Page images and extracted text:
-----
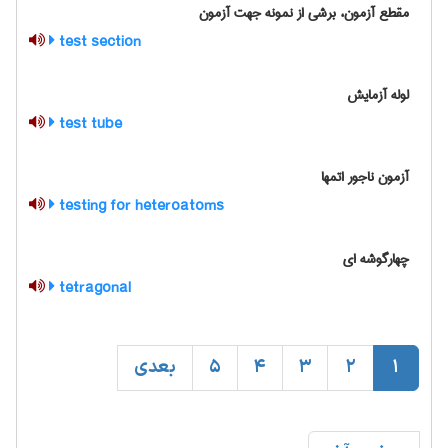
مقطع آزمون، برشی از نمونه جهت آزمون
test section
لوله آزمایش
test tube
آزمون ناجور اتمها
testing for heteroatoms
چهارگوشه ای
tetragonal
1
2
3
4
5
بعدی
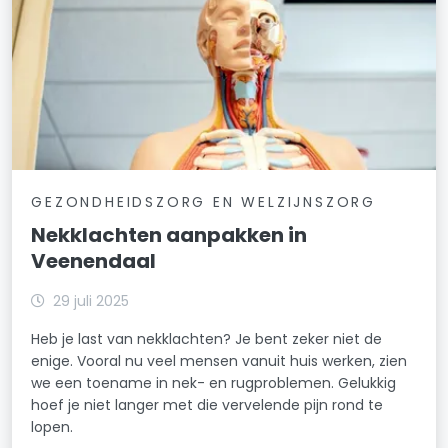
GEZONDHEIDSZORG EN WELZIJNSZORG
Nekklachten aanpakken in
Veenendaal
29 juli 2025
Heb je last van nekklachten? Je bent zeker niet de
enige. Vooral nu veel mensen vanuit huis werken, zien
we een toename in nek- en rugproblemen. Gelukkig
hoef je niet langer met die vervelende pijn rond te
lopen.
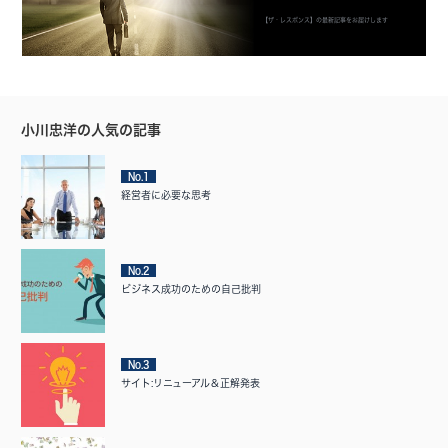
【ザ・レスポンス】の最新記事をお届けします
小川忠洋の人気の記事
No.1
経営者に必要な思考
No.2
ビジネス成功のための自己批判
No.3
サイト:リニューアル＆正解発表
-----
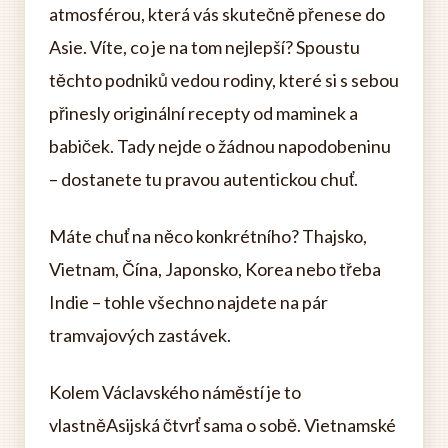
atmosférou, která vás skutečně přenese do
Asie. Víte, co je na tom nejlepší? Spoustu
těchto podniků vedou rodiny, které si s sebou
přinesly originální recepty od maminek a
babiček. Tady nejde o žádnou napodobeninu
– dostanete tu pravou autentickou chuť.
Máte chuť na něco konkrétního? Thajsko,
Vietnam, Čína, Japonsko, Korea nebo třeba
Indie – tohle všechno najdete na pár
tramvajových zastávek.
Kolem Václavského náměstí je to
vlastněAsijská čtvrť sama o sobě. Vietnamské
-----
- WHAT TO DO
Note down each line above where the word "chuť" occurs.

- RESPONSE AREA
– dostanete tu pravou autentickou chuť.
Máte chuť na něco konkrétního? Thajsko,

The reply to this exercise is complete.